:: What is needed ::
Find how many lines of the following entries contain "Blue". Reply with the number alone.

:: Recorded data ::
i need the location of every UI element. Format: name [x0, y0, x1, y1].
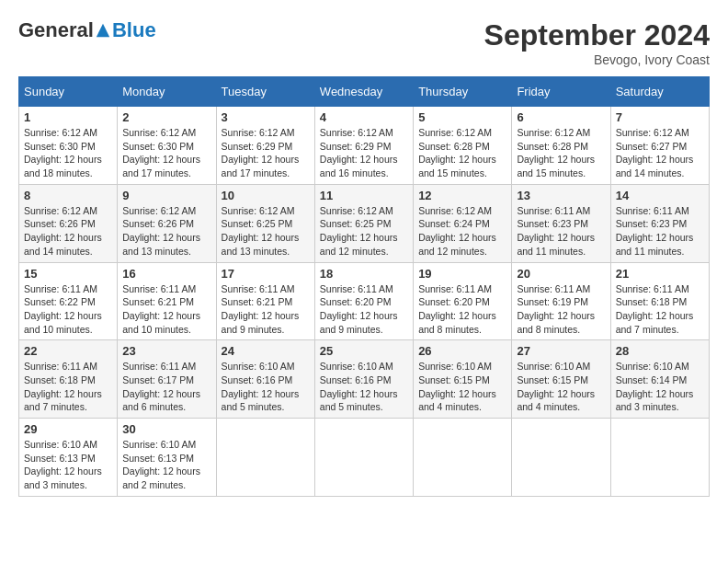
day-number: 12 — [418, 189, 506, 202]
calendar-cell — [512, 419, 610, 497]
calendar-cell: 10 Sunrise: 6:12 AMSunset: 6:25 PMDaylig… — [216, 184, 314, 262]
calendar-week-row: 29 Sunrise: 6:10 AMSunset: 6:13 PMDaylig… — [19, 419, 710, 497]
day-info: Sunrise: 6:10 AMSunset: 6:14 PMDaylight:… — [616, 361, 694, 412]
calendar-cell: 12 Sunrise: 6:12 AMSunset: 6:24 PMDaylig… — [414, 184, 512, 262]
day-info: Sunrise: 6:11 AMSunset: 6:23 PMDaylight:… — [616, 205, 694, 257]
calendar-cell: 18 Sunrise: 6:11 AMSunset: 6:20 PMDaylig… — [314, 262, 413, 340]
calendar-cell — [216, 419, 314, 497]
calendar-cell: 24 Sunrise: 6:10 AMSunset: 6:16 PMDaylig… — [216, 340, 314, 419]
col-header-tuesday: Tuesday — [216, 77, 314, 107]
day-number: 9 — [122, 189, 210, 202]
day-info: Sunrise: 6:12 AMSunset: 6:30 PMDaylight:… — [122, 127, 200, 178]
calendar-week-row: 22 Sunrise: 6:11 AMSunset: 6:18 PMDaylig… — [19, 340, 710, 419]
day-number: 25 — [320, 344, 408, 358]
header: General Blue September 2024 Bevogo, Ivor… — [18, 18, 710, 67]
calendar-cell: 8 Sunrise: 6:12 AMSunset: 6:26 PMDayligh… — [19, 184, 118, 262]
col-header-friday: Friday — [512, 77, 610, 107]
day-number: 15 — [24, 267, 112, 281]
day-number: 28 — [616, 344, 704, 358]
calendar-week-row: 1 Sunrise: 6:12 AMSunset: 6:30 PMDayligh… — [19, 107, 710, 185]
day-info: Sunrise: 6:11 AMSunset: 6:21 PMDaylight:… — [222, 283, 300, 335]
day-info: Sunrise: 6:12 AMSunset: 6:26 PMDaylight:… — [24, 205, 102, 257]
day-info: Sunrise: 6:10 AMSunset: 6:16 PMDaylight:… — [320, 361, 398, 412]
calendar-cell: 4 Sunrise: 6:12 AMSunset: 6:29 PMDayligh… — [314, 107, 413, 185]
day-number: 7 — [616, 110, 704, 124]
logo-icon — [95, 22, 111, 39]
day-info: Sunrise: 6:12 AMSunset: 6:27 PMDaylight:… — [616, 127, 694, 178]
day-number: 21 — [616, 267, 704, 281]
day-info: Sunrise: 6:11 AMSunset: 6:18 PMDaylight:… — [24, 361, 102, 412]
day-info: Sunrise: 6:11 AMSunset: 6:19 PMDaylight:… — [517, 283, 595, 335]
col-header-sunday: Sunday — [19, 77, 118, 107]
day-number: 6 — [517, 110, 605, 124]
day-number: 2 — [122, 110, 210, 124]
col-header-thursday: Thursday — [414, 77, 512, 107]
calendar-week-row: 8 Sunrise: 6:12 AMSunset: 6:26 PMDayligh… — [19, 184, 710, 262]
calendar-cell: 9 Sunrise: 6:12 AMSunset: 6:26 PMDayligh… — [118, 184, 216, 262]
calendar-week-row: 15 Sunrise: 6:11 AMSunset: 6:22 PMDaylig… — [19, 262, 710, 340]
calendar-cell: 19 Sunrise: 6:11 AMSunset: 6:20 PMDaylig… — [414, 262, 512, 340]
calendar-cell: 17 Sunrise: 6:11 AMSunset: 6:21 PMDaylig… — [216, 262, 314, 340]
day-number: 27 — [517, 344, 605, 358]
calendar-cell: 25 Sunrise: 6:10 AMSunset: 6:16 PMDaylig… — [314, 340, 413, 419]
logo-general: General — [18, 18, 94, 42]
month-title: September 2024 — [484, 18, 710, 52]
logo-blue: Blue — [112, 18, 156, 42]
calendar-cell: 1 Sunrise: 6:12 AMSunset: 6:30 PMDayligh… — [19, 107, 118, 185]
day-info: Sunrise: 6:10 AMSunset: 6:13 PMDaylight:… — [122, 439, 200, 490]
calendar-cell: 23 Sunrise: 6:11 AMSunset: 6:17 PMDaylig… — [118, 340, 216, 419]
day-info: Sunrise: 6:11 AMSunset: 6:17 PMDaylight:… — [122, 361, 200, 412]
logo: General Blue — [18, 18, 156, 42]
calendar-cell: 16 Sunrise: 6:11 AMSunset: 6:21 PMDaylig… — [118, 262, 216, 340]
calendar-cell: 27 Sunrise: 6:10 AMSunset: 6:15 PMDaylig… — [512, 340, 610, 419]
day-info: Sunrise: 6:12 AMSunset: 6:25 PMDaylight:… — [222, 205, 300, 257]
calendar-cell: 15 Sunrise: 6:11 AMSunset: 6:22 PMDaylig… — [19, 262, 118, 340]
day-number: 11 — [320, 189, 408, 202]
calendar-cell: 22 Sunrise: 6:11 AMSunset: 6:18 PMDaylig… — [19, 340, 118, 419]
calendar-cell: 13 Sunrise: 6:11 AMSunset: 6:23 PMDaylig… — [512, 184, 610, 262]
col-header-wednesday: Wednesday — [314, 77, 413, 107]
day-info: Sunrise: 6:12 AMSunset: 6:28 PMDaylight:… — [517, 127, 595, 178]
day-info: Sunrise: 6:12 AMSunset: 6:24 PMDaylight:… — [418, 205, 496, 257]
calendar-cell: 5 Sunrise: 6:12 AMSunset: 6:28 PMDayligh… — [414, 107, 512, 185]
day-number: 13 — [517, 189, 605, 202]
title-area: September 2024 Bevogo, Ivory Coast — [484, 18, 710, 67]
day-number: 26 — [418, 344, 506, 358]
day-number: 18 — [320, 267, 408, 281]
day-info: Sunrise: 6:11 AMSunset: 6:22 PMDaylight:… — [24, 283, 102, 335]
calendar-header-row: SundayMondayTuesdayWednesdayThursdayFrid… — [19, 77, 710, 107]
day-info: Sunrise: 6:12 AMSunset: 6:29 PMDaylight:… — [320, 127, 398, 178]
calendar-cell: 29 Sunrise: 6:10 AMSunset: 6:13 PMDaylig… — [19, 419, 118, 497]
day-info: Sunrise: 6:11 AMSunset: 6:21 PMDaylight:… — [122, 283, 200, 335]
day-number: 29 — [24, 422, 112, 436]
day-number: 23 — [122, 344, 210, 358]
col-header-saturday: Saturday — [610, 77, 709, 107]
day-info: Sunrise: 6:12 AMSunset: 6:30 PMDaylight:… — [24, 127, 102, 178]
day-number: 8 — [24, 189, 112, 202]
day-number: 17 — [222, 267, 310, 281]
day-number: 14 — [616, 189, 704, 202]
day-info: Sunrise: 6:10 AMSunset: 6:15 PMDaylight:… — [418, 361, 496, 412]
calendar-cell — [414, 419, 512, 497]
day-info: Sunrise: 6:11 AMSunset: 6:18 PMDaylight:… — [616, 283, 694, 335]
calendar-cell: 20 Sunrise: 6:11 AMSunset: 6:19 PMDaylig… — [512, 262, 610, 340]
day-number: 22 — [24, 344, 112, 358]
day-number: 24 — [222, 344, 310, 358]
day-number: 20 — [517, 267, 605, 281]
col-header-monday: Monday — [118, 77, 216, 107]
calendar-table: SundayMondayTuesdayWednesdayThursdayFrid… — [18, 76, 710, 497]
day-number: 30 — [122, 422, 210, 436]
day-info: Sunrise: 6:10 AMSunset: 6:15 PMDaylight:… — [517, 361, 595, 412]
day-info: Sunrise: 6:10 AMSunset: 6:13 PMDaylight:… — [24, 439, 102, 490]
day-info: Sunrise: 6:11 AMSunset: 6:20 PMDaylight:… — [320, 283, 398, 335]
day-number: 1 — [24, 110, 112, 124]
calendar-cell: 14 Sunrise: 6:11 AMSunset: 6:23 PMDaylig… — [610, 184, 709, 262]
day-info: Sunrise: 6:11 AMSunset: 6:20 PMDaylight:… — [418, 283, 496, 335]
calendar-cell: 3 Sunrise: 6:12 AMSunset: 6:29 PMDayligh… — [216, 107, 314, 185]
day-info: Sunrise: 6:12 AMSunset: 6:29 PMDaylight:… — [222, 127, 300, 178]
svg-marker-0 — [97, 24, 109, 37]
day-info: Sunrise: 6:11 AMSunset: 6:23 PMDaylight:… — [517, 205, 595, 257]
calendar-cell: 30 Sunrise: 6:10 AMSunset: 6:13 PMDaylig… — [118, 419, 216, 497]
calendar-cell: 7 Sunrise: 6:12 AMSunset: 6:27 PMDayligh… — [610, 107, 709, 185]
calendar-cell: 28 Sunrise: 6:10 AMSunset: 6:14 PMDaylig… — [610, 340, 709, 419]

:: Solution for this task ::
3